Hey guys. I used to come on this site regularly years ago, back when it was still an "all ages" thing. I abandoned my profile a while ago, due to some personal issues, but I think I'm ready to come back. Allow me to introduce myself, once again.
I go by a lot of different nicknames. Because I'm somewhat of a private person, I don't really want to say my real name here, but you guys can call me Blue.
I've always been the odd ball of the bunch, never really fit in with anyone. I've always been extremely alienated. I've dealt with a lot of hurt in my life, and unfortunately because of this, I may come off as a bit blunt and, well, quite frankly, bitchy. I may unknowingly push people away. I don't mean for this, however, and I'm sorry to anyone from the past (as well as for the future) who thought (or will think) of me as such. I am generally a nice person, just a sensitive weirdo.

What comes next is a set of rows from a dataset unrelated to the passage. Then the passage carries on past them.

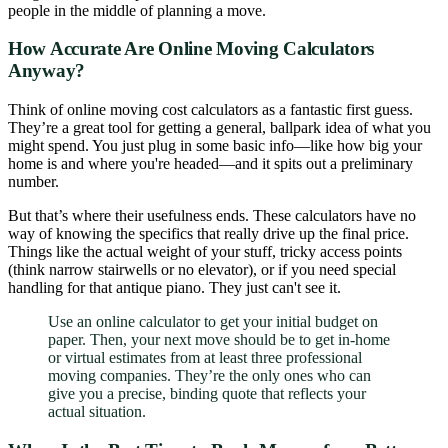
people in the middle of planning a move.
How Accurate Are Online Moving Calculators
Anyway?
Think of online moving cost calculators as a fantastic first guess.
They’re a great tool for getting a general, ballpark idea of what you
might spend. You just plug in some basic info—like how big your
home is and where you're headed—and it spits out a preliminary
number.
But that’s where their usefulness ends. These calculators have no
way of knowing the specifics that really drive up the final price.
Things like the actual weight of your stuff, tricky access points
(think narrow stairwells or no elevator), or if you need special
handling for that antique piano. They just can't see it.
Use an online calculator to get your initial budget on
paper. Then, your next move should be to get in-home
or virtual estimates from at least three professional
moving companies. They’re the only ones who can
give you a precise, binding quote that reflects your
actual situation.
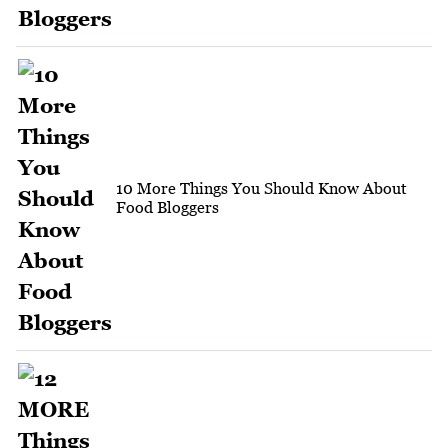
10 More Things You Should Know About
Food Bloggers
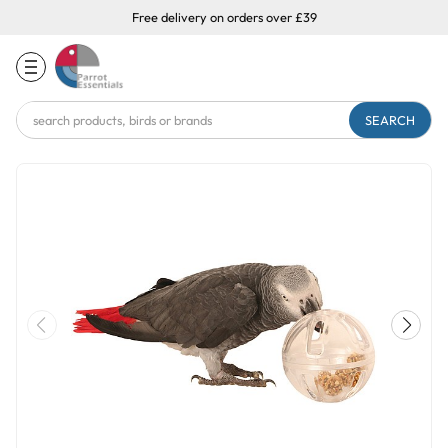
Free delivery on orders over £39
Search
Keyword:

That's, y'know, IF I'm not feeling antisocial all together.
I've been an ABDL for as long as I could remember. I had a pretty traumatic childhood, and I sought comfort in diapers. I first learned about this whole world of adult babies at the tender age of twelve (curiosity kills the cat.) I still go through pretty regular binge/purge cycles, and sometimes I wonder why the hell I had to end up this way. I am still, at the age of twenty-one (almost twenty-two!) trying to understand myself.
I can't indulge as much as I'd like to, because I live with a (nosey) parent. It can be extremely frustrating to cope.

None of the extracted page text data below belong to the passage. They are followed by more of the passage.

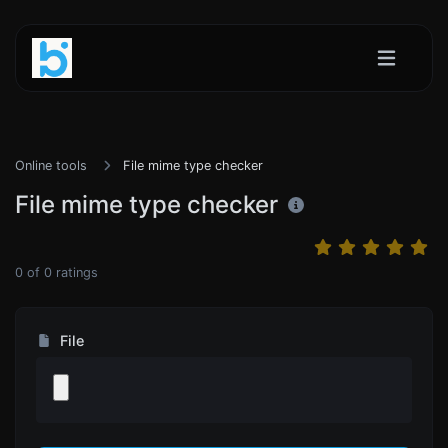
Online tools
File mime type checker
File mime type checker
0
of
0
ratings
File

I have a range of undiagnosed mental disorders, and because of this, I am looked upon as a bit of a (nut, haha) hypochondriac, due to the fact they are unproven by a doctor. I guess it just makes me more unique? Sure, let's go with that. (lol)
I am an aspiring artist, and I one day hope to have my art looked upon by millions.

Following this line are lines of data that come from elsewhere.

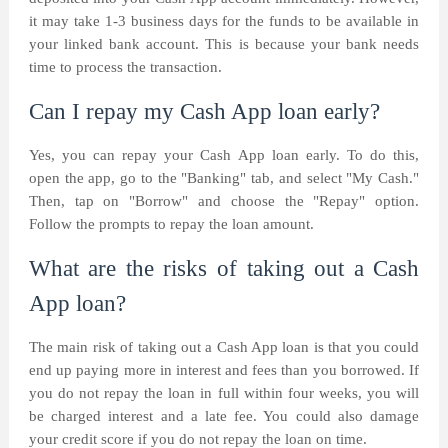
it may take 1-3 business days for the funds to be available in
your linked bank account. This is because your bank needs
time to process the transaction.
Can I repay my Cash App loan early?
Yes, you can repay your Cash App loan early. To do this,
open the app, go to the "Banking" tab, and select "My Cash."
Then, tap on "Borrow" and choose the "Repay" option.
Follow the prompts to repay the loan amount.
What are the risks of taking out a Cash
App loan?
The main risk of taking out a Cash App loan is that you could
end up paying more in interest and fees than you borrowed. If
you do not repay the loan in full within four weeks, you will
be charged interest and a late fee. You could also damage
your credit score if you do not repay the loan on time.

I love to write ABDL Marilyn Manson fan-fiction (don't ask) and have many of my stories posted on sites such as Wattpad, AO3, and Mibba (although, my mibba is NOT updated.) So, not to brag or anything, but if you like to read about adult goth men being babified...uh, then maybe check them out?
I love music of all sorts (but mostly heavy, ear-melting shit.)
I don't know what else to say. Oh yeah, I use parentheses a lot. :P
So, hello again to everyone! I hope to maybe play nice and make some friends, this time around, because I seriously need some more little friends to relate to. Merry Christmas Eve, and salutations from planet Thirteen! (I live in a space ship, and I come in peace.)